JAKARTA, KOMPAS--Rupiah menguat dalam empat hari terakhir, kendati masih di kisaran Rp 15.000 per dollar AS. Faktor eksternal, seperti rencana penyelesaian perang dagang Amerika Serikat-China, dan masuknya arus modal asing menjadi faktor utama penguatan rupiah.
Berdasarkan kurs referensi Jakarta Interbank Spot Dollar Rate, Jumat (2/11/2018), nilai tukar sebesar Rp 15.089 per dollar AS. Pada Selasa (30/10), nilai tukar sempat menyentuh Rp 15.237 per dollar AS.
Di pasar tunai, rupiah diperdagangkan pada Rp 14.955-Rp 15.100 per dollar AS. Pada Januari-2 November 2018, rupiah terdepresiasi 10,33 persen.
Kepala Departemen Pendalaman Moneter Bank Indonesia (BI) Nanang Hendarsah menyampaikan, penguatan rupiah dipengaruhi optimisme pasar terhadap rencana pertemuan perwakilan AS dan China dalam Konferensi Tingkat Tinggi G20 di Argentina pada November ini, untuk mengakhiri perang dagang. Hal itu terjadi setelah Presiden AS Donald Trump dan Presiden China Xi Jinping berbicara melalui telepon, Kamis lalu.

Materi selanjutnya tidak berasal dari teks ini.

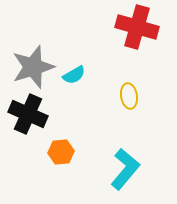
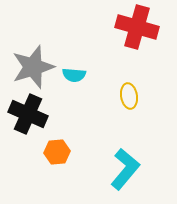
cyan semicircle: rotated 35 degrees clockwise
orange hexagon: moved 4 px left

Pasar juga merespons positif kesepakatan Uni Eropa (UE) dan Inggris tentang Brexit yang memungkinkan perusahaan jasa keuangan Inggris memiliki akses ke UE. Respons melalui penjualan dollar itu memperkuat mata uang asing negara-negara lain, terutama negara berkembang.
"Selain itu, penguatan rupiah dipicu arus modal asing ke pasar sekunder obligasi negara yang berlanjut. Hal itu memengaruhi bank-bank domestik melepas dollar AS ke pasar. Selama Oktober 2018, arus masuk modal asing ke pasar sekunder obligasi negara mencapai Rp 15,14 triliun, sedangkan pada Jumat sebesar Rp 2,1 triliun,” kata dia.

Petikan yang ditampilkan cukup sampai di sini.